Wave Fundamentals and Properties
Progressive waves are the energy movers of physics - they transfer energy from one place to another without actually moving matter. Think of a Mexican wave at a football stadium: the wave travels around the stadium, but the people stay in their seats.
There are two main types: longitudinal waves (like sound) where particles vibrate parallel to the wave's direction, and transverse waves (like light) where particles vibrate perpendicular to the wave's movement. Only transverse waves can be polarised, which is why polarised sunglasses work against glare.
The key relationship you need to master is v = fλ, where v is wave speed, f is frequency, and λ is wavelength. For light, remember that speed is always 3.00 × 10⁸ m/s in a vacuum. The time period T relates to frequency as T = 1/f.
Quick Check: If you increase the frequency of a wave whilst keeping speed constant, the wavelength must decrease - they're inversely proportional!
Interference happens when two waves meet. For constructive interference (bright fringes), the path difference equals nλ. For destructive interference (dark fringes), it's n+½λ. The waves must be coherent - having the same frequency, wavelength, and constant phase difference.
Stationary waves form when two identical waves travelling in opposite directions interfere. Nodes are points of zero displacement (destructive interference), whilst antinodes show maximum displacement (constructive interference). For a string fixed at both ends, the fundamental frequency is f = v/2L.

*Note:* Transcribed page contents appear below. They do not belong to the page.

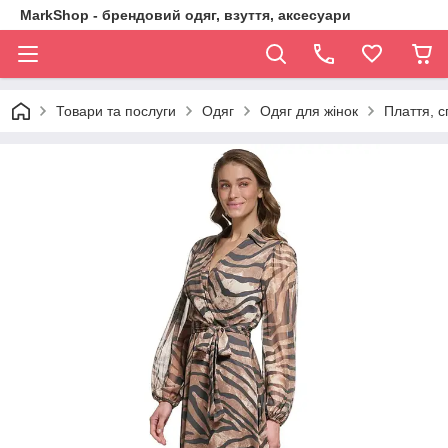
MarkShop - брендовий одяг, взуття, аксесуари
Товари та послуги
Одяг
Одяг для жінок
Плаття, с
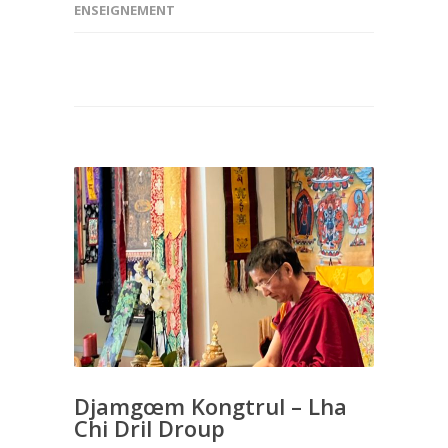
ENSEIGNEMENT
Djamgœm Kongtrul – Lha
Chi Dril Droup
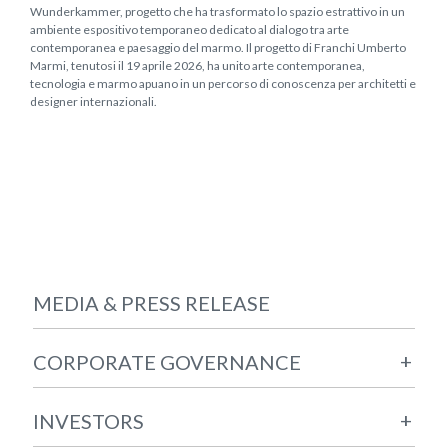
Wunderkammer, progetto che ha trasformato lo spazio estrattivo in un
ambiente espositivo temporaneo dedicato al dialogo tra arte
contemporanea e paesaggio del marmo. Il progetto di Franchi Umberto
Marmi, tenutosi il 19 aprile 2026, ha unito arte contemporanea,
tecnologia e marmo apuano in un percorso di conoscenza per architetti e
designer internazionali.
MEDIA & PRESS RELEASE
+
CORPORATE GOVERNANCE
+
INVESTORS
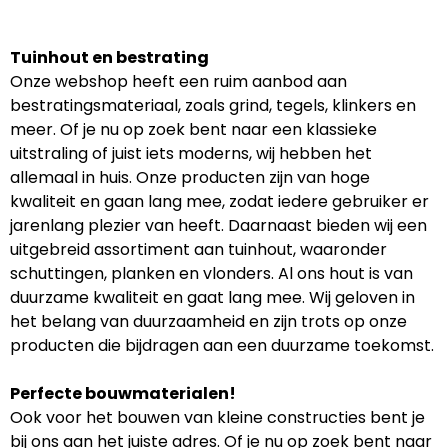
Tuinhout en bestrating
Onze webshop heeft een ruim aanbod aan
bestratingsmateriaal, zoals grind, tegels, klinkers en
meer. Of je nu op zoek bent naar een klassieke
uitstraling of juist iets moderns, wij hebben het
allemaal in huis. Onze producten zijn van hoge
kwaliteit en gaan lang mee, zodat iedere gebruiker er
jarenlang plezier van heeft. Daarnaast bieden wij een
uitgebreid assortiment aan tuinhout, waaronder
schuttingen, planken en vlonders. Al ons hout is van
duurzame kwaliteit en gaat lang mee. Wij geloven in
het belang van duurzaamheid en zijn trots op onze
producten die bijdragen aan een duurzame toekomst.
Perfecte bouwmaterialen!
Ook voor het bouwen van kleine constructies bent je
bij ons aan het juiste adres. Of je nu op zoek bent naar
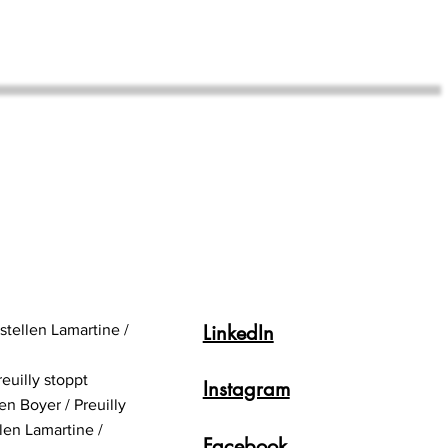
LinkedIn
stellen Lamartine /
reuilly stoppt
Instagram
en Boyer / Preuilly
llen Lamartine /
Facebook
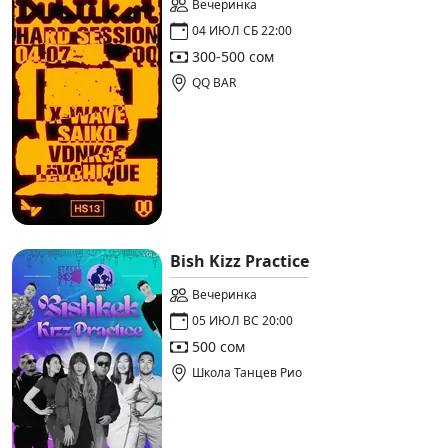
Вечеринка
04 ИЮЛ СБ 22:00
300-500 сом
QQ BAR
Bish Kizz Practice
Вечеринка
05 ИЮЛ ВС 20:00
500 сом
Школа Танцев Рио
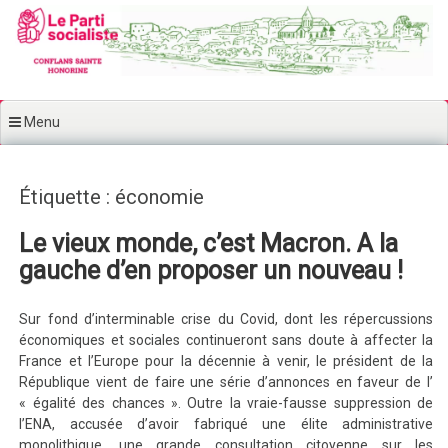
Aller au contenu principal
Menu
Étiquette : économie
Le vieux monde, c’est Macron. A la
gauche d’en proposer un nouveau !
Sur fond d’interminable crise du Covid, dont les répercussions
économiques et sociales continueront sans doute à affecter la
France et l’Europe pour la décennie à venir, le président de la
République vient de faire une série d’annonces en faveur de l’
« égalité des chances ». Outre la vraie-fausse suppression de
l’ENA, accusée d’avoir fabriqué une élite administrative
monolithique, une grande consultation citoyenne sur les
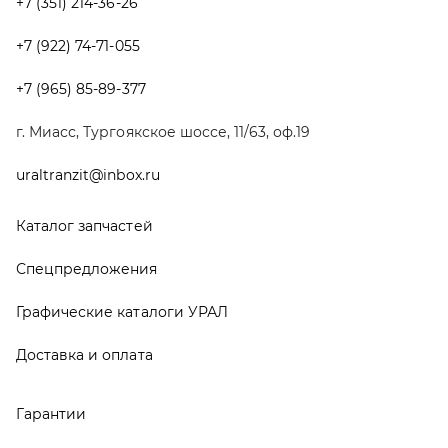
Графические каталоги УРАЛ
Доставка и оплата
Гарантии
Новости и акции
Полезная информация
Руководства по эксплуатации
О компании
Контакты
Реквизиты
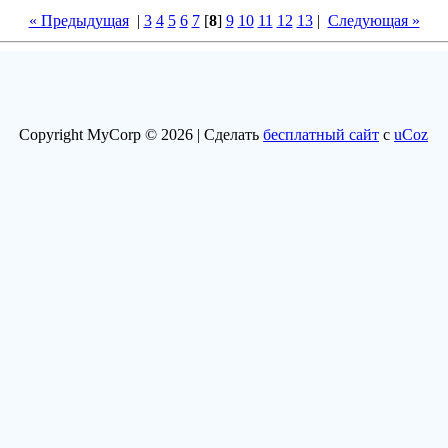
« Предыдущая
|
3
4
5
6
7
[
8
]
9
10
11
12
13
|
Следующая »
Copyright MyCorp © 2026 |
Сделать
бесплатный сайт
с
uCoz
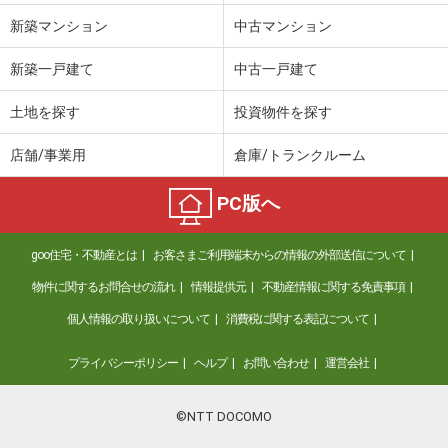
新築マンション
中古マンション
新築一戸建て
中古一戸建て
土地を探す
投資物件を探す
店舗/事業用
倉庫/トランクルーム
PC版へ
goo住宅・不動産とは
お客さまご利用端末からの情報の外部送信について
物件に関するお問合せの流れ
情報提供元
不動産情報に関する免責事項
個人情報の取り扱いについて
消費税に関する表記について
プライバシーポリシー
ヘルプ
お問い合わせ
運営会社
©NTT DOCOMO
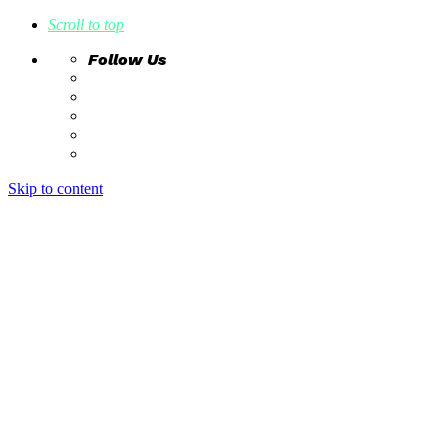
Scroll to top
Follow Us
Skip to content
home
ideas
estudio creativo
intrahistorias
contacto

Refraction occurs when waves change speed and direction moving between different media. The critical angle sinθc=n2/n1 determines when total internal reflection happens - this is how fibre optic cables trap light signals, though pulse broadening can make signals wider and shorter over long distances.
Diffraction makes waves bend around obstacles. With diffraction gratings, constructive interference follows dsinθ = nλ, where d is the grating spacing and n is the order of diffraction.